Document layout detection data

+ + + + + + +

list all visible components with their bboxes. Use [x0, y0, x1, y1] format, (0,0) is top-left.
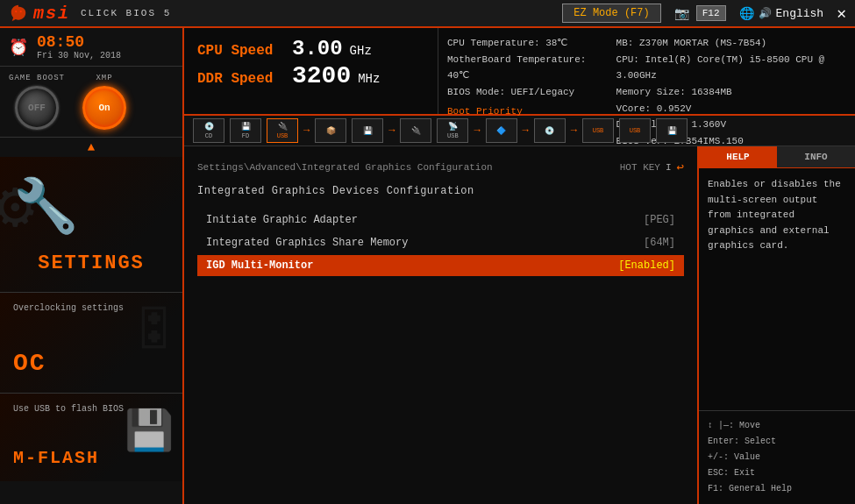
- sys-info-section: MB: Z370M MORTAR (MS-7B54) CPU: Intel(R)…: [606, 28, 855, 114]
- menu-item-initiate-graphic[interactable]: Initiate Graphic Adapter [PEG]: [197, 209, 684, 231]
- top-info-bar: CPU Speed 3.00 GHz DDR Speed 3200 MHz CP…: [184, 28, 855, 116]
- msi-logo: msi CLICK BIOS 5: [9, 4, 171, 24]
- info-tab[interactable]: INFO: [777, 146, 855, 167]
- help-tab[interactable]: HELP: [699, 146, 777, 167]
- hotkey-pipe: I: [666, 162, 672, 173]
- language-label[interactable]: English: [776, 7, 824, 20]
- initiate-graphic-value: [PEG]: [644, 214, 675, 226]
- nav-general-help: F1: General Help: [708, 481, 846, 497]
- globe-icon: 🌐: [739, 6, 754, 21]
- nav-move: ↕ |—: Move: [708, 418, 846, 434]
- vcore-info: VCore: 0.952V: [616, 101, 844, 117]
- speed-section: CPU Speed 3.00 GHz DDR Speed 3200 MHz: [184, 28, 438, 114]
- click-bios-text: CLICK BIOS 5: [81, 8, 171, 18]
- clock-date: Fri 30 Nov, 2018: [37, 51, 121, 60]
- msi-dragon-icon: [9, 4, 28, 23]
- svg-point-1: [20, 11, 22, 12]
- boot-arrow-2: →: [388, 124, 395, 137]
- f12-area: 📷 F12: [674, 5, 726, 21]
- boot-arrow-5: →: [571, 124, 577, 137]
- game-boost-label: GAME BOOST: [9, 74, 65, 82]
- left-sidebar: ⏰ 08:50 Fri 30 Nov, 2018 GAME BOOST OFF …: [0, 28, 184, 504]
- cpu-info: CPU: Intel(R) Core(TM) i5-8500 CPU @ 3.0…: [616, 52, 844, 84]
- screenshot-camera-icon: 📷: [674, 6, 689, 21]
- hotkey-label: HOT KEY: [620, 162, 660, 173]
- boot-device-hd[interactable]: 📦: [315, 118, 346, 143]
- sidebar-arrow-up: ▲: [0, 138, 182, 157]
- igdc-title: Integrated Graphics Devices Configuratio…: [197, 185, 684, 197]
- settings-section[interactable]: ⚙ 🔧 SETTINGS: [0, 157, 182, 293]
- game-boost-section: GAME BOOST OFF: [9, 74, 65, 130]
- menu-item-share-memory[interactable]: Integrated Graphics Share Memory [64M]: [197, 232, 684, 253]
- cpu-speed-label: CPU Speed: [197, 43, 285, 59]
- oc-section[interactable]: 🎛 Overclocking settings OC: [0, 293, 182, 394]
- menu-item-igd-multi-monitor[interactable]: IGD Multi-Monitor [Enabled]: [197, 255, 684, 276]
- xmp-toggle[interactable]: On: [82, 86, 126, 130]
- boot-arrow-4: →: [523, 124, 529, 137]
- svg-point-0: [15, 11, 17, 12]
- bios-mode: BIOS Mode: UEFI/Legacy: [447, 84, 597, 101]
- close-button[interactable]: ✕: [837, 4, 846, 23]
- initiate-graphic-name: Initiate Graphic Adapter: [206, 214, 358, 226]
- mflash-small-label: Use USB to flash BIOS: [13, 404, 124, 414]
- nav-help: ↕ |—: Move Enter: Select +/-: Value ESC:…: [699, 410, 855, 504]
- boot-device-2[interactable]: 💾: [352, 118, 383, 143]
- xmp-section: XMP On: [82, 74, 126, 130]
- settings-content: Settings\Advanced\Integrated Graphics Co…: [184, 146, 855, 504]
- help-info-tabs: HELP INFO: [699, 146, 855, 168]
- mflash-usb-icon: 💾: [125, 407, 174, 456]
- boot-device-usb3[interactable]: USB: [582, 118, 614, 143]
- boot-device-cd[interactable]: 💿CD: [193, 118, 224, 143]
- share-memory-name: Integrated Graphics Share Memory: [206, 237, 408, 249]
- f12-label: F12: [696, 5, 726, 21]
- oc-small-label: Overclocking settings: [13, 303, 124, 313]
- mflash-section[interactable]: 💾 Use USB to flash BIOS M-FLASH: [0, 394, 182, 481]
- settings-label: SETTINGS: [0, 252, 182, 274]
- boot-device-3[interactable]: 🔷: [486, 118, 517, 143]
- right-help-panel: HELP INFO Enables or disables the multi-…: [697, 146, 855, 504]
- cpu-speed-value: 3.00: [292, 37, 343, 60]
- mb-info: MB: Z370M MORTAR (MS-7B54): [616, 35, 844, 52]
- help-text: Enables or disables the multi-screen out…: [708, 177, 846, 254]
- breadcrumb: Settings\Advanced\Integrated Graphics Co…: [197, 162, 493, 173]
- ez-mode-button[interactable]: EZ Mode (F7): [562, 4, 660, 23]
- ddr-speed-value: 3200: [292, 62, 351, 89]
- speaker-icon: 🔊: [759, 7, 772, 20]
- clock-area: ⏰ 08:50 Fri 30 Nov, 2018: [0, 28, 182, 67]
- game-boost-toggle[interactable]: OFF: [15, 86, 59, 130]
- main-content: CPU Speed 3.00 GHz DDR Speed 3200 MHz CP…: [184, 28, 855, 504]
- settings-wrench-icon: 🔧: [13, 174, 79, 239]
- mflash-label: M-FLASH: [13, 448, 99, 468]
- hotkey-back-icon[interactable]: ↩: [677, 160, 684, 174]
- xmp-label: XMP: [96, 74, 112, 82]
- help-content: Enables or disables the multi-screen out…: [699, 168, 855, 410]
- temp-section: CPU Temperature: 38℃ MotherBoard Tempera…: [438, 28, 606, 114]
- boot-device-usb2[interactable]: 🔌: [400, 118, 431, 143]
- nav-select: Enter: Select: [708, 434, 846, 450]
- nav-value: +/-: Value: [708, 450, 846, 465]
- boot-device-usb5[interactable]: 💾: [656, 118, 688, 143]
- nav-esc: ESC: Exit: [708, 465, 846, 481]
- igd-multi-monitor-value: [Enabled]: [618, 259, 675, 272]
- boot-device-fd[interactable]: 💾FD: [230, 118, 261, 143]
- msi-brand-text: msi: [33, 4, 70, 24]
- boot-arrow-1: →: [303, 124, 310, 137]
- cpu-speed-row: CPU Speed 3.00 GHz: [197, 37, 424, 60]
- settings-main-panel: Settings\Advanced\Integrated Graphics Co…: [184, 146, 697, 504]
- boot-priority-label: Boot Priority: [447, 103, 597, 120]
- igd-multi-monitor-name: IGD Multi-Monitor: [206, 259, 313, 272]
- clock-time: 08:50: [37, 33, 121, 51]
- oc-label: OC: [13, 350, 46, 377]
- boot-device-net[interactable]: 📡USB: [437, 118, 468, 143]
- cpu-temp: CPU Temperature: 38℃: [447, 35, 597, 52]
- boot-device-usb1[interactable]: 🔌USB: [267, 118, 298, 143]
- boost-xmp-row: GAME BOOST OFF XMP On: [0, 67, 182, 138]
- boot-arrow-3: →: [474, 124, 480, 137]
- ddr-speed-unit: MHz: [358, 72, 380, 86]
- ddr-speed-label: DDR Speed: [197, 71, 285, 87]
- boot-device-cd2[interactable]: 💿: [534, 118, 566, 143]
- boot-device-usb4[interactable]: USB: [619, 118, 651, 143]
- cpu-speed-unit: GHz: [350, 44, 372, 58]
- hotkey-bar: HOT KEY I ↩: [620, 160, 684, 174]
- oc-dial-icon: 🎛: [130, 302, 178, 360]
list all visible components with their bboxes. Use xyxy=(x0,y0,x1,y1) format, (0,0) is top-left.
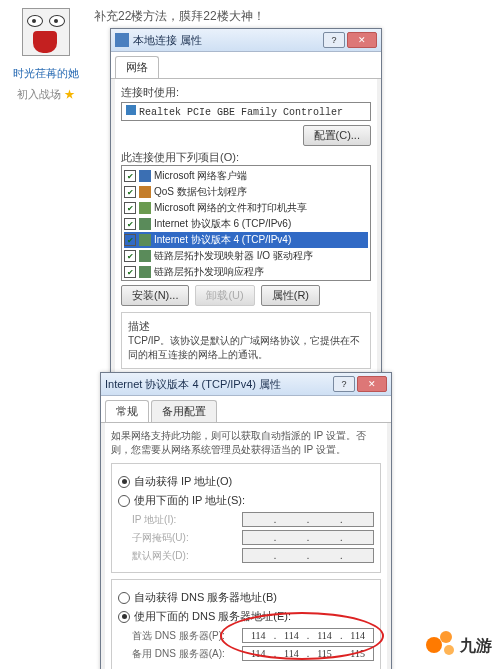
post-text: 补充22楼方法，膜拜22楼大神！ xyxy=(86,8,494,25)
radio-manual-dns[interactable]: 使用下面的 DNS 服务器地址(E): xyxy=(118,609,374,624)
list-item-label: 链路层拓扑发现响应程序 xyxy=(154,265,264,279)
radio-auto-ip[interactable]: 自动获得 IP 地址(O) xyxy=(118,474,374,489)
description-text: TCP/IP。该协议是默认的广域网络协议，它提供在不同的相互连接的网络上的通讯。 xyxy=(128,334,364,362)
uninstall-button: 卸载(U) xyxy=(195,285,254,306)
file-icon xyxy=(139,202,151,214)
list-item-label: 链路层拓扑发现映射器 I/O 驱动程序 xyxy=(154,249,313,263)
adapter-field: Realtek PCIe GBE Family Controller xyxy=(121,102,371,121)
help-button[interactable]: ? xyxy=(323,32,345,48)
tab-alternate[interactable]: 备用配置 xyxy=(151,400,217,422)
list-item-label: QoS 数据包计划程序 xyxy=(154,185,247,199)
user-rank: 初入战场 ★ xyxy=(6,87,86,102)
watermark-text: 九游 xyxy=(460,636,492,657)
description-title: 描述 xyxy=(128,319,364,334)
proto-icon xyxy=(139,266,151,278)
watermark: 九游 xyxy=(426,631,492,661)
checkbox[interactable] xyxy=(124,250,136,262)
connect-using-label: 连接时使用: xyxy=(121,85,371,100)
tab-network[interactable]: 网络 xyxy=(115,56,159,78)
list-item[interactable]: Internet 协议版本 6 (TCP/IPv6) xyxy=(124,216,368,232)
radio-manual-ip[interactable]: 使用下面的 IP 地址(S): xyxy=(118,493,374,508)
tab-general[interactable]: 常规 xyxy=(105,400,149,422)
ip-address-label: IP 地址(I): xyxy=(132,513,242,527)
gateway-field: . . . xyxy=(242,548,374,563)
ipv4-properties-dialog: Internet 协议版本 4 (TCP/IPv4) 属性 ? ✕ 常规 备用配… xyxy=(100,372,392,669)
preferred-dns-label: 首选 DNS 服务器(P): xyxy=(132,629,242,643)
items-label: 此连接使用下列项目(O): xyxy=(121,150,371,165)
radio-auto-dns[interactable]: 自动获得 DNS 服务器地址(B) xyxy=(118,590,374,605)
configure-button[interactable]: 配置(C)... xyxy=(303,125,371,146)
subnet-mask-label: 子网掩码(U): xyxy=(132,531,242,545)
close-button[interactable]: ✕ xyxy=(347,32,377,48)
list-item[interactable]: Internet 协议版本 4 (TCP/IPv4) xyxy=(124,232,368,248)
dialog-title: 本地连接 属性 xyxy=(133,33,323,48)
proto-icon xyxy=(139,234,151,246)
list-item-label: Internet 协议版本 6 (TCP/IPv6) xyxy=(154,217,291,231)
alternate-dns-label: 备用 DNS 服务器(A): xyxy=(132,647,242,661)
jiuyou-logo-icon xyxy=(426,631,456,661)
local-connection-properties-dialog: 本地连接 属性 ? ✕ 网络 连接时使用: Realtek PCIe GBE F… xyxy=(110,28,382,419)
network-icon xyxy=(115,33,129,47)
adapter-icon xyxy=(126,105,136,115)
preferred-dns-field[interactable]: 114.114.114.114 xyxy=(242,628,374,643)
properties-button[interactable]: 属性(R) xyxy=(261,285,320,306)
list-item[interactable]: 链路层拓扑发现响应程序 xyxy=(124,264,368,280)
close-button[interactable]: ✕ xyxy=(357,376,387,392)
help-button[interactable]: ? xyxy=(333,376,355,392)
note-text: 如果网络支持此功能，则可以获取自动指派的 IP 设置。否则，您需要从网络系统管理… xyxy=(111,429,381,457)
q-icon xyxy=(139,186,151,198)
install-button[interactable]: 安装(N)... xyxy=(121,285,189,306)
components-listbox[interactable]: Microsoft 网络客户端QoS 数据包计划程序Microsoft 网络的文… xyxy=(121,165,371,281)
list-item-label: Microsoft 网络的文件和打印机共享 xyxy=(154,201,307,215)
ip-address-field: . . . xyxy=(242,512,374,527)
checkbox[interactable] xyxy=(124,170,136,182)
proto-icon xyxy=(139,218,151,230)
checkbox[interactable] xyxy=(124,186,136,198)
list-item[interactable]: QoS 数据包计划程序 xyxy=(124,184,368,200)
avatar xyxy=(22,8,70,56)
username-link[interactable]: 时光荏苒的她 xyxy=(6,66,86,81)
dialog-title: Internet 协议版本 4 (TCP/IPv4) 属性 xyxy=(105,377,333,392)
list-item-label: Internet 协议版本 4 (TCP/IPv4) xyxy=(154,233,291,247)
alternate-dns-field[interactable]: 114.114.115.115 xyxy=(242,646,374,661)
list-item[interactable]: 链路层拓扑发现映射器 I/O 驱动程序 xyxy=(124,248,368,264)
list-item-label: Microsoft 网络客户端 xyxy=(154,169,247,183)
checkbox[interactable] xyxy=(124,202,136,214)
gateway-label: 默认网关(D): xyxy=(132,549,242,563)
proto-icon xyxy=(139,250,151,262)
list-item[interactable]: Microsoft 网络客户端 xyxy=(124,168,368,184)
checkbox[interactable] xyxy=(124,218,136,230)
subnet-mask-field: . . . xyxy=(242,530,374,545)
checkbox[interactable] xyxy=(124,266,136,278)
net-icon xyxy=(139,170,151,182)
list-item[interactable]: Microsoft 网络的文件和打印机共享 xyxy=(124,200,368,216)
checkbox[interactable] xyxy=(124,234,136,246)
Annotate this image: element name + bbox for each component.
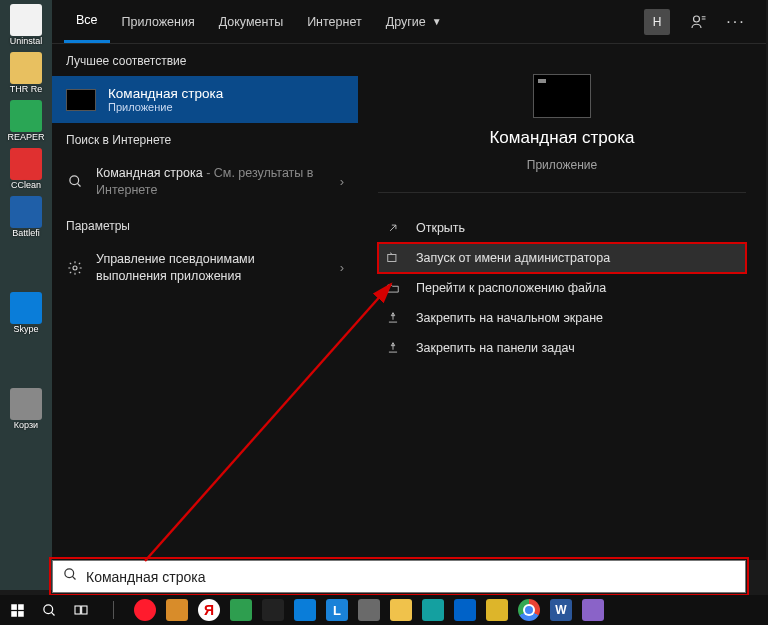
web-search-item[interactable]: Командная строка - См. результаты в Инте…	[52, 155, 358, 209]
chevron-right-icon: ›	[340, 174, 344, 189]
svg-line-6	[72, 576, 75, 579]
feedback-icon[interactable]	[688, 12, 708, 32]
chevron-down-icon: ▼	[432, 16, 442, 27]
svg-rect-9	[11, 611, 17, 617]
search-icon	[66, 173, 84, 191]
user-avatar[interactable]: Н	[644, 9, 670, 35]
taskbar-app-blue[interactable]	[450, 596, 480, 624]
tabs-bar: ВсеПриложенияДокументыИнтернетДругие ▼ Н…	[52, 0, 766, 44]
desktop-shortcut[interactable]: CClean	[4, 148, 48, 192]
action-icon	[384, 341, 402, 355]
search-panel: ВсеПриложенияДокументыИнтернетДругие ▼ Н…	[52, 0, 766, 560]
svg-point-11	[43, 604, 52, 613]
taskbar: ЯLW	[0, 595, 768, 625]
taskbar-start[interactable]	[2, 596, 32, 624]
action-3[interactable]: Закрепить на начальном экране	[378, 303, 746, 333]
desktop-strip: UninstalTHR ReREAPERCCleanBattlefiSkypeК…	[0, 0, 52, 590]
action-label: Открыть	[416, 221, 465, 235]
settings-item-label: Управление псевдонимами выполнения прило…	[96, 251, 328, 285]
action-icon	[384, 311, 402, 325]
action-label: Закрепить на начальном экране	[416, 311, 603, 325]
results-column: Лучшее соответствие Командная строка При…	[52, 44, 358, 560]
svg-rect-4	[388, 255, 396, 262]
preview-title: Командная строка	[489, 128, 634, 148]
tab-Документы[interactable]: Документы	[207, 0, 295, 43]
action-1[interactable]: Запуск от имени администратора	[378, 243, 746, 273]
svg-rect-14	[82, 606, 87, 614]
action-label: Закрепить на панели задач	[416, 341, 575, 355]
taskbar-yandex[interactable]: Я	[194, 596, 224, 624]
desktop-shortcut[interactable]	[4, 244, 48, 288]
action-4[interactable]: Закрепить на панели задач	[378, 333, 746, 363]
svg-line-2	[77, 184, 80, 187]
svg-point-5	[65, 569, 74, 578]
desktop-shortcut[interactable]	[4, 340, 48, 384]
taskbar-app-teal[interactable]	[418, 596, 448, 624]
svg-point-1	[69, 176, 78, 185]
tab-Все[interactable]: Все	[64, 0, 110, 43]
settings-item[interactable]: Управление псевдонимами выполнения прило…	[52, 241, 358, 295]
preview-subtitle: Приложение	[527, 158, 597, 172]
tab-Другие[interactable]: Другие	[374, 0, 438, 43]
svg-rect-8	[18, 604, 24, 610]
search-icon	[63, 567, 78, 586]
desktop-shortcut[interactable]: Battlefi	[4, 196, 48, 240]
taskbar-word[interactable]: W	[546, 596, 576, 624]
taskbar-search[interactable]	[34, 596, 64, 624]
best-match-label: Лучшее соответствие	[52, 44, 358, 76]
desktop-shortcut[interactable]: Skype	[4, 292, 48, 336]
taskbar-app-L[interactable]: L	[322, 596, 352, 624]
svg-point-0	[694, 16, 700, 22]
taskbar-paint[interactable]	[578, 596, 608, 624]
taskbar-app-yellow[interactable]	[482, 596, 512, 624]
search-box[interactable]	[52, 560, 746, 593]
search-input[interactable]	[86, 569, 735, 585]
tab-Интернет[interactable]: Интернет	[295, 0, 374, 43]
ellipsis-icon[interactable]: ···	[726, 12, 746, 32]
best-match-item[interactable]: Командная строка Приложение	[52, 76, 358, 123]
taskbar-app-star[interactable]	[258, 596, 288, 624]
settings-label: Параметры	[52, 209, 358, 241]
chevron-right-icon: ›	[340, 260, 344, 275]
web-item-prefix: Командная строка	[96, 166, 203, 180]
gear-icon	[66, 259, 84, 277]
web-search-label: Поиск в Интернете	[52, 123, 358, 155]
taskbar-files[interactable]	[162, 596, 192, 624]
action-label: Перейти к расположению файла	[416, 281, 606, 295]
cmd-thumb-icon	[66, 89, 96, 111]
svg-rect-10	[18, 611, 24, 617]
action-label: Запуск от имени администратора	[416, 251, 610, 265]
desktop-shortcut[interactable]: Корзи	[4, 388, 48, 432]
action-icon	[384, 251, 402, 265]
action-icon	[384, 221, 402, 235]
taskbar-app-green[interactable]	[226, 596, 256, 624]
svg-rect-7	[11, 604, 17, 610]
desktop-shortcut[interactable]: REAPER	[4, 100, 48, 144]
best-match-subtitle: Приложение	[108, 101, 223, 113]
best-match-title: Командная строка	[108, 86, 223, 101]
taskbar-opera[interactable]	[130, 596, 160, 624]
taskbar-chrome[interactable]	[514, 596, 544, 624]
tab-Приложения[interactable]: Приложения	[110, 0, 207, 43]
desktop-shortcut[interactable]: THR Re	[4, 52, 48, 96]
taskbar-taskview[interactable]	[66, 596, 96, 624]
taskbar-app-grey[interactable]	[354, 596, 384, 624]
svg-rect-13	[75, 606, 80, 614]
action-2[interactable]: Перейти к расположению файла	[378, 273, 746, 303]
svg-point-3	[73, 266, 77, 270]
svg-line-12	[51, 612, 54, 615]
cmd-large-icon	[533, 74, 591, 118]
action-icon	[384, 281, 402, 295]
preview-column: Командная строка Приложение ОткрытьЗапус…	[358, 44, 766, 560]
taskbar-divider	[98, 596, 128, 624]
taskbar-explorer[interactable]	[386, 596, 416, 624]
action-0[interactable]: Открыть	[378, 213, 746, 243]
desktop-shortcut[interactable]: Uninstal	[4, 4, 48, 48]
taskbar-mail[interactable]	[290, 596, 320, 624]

+ + + + + + +

TRY IT: Which lines of the records above contain the word "disables"? Report each one.

RESULT OF THE EXERCISE:
- right-help-panel: HELP INFO Enables or disables the multi-…: [697, 146, 855, 504]
- help-text: Enables or disables the multi-screen out…: [708, 177, 846, 254]
- help-content: Enables or disables the multi-screen out…: [699, 168, 855, 410]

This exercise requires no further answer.